Quick skim of "Automated Metadata in Multimedia Information Systems"

I just skimmed "Automated Metadata in Multimedia Information Systems - Creation, Refinement, Use in Surrogates, and Evaluation" Turns out the lecture is by Mike Christel of CMU, which I hadn't noticed ... it's a quick read, and worth the hour it takes. Here's my quick notes:

Some interesting tidbits he cites re ASR results:

  • 1994 Sphinx 2 ASR on broadcast news showed error rates of 65% ; Sphix 3, *trained* on broadcast news got error rate down to 24%. Adding in general news vocabularies based on "news of the day" from crawling CNN, AP, Reiters brought error rate down further, to 19% ... evidence of the general value of using better vocabularies.
  • ASR word error rates vary by conditions: 5% ~ 10% in a lab environment, 20% in a TV studio, 30% in broadcast news, 40% in TV dialog, and up to 90% in advertisement/commercials (due to music and inter-word silence compression to fit in 30-second spots)
  • Search performance (as opposed to transcription performance) seems to be robust against the problems of limited vocabulary: "Other experiments showed that effects of words missing in the recognizer's lexicon could be mitigated. Specifically, word error rates up to 25% did not significantly impact information retrieval and error rates of 50% still provided 85%-90% of teh recall and precision relative to fully accurate transcripts in teh same retreival system" ... "The [TREC Spoken Document Retrieval (SDR) track ended in 1997 with the conclusion that retrieval of excerpts from broadcast news using ASR for transcription permits relatively effective information retrieval, even with word error rates of 30%"
  • A use case Mike notes even when ASR is too inaccurate for some purpose is taking a human-generated transcription and automatically adding timing info, to support rich UI such as jump-to navigation. (We've run into that use case with commercial ASR providers, too.)

Some non-ASR bits:

  • terminology he uses:
  • "storyboards" and "thumbnails" and "abstracts" are examples of "document surrogates" - surrogates stand in to represent the full document
  • On pg 41: "... semantic compression [is] regulating the contents of multimedia presentation based on personal interests"
  • user interface effectiveness: significant improvements in performance and satisfaction on a fact-finding task when interleaving text to on a storyboard (mixed-analytic output)
  • phrase-length surrogates work better than word-length surrogates.
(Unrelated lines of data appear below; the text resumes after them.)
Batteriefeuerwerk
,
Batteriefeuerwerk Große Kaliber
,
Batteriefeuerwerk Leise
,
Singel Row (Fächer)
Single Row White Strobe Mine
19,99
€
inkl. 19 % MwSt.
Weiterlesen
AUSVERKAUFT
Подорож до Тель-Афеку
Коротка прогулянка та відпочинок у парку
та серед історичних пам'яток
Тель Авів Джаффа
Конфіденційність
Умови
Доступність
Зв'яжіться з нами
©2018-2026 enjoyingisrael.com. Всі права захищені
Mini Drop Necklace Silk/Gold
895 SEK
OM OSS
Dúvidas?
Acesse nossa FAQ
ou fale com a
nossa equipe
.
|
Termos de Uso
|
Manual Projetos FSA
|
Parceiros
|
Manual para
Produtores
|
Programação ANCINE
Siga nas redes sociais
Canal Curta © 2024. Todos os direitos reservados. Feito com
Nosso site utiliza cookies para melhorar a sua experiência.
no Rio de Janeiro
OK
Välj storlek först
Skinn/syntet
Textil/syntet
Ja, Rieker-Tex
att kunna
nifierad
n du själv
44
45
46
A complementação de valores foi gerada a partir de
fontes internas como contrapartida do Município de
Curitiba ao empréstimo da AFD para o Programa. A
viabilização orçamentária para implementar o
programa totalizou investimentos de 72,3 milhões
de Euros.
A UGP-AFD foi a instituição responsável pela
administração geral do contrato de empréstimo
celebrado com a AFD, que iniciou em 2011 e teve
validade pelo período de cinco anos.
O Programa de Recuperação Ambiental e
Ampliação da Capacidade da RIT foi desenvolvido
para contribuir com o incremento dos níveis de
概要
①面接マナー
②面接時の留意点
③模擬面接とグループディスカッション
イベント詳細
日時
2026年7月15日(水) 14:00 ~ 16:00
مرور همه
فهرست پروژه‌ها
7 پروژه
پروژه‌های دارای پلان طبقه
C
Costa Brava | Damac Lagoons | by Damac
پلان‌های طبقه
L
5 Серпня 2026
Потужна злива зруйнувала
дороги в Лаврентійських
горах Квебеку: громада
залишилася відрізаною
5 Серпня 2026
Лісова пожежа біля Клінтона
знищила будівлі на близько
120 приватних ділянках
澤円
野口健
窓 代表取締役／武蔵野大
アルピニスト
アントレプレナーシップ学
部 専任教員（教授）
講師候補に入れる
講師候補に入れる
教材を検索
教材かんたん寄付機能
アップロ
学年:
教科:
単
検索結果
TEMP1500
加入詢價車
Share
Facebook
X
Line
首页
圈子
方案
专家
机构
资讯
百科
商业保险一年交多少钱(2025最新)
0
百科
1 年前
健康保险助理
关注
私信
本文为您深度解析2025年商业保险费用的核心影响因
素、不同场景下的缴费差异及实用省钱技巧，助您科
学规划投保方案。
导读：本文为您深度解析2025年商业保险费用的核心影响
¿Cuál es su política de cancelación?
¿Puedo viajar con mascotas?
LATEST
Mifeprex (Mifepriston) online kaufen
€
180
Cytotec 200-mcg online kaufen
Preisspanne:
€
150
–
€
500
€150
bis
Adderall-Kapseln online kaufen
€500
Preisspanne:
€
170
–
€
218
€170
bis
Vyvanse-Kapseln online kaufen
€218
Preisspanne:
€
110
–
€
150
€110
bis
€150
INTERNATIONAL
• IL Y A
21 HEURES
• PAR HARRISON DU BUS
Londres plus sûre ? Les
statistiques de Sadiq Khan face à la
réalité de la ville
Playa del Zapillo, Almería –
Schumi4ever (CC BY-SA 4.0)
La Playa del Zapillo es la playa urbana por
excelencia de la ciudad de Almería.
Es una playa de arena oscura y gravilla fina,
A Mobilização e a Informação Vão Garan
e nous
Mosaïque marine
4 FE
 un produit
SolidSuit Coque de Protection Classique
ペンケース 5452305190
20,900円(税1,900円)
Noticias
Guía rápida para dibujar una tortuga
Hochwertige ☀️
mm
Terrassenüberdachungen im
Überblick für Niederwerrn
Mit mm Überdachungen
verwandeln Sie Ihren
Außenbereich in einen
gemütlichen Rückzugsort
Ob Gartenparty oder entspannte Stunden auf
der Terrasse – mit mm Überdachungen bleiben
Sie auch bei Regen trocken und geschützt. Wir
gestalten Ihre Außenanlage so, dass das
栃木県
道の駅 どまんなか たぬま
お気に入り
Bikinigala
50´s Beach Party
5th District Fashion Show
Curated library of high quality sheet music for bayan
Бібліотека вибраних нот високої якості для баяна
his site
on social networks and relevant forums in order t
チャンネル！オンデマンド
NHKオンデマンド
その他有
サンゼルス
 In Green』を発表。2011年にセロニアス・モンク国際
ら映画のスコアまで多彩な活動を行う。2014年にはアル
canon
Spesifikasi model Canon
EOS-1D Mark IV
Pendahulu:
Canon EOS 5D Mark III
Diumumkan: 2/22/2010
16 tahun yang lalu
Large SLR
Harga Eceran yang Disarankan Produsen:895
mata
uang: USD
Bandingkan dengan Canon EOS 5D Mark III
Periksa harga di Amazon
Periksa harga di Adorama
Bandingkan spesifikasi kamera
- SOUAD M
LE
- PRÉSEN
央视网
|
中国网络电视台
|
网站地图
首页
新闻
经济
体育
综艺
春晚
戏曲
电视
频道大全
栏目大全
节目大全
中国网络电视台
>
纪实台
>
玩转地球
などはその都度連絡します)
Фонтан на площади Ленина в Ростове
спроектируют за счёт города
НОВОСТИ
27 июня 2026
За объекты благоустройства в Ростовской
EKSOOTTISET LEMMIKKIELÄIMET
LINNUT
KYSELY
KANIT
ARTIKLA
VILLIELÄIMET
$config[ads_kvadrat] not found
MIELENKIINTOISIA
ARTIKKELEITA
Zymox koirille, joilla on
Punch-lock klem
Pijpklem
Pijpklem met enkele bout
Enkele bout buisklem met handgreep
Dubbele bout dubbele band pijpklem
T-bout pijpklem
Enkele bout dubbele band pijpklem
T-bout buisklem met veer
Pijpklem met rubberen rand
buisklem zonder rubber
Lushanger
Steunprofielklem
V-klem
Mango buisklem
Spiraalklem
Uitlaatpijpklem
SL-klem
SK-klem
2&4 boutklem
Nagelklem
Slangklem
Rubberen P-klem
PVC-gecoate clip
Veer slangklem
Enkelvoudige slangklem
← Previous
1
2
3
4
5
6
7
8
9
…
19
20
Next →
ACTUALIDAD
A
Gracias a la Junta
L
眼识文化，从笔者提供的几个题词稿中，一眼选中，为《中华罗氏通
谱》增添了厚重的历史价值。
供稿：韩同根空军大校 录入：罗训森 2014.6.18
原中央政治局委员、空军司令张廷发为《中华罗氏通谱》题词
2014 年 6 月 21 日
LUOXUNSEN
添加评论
This was also true with playable video summaries (video- skimming accompanied by audio chunking) - users do better with 5 seconds audio chunks at each play-point than with twice as many 2.5 second chunks.
  • There seems to be active interest in playable summaries as replacement for storyboards; interesting work done in TRECVID BBC Rushes Summarization task seems to show "indicative and informative summaries" can be as short as 2% of the source material.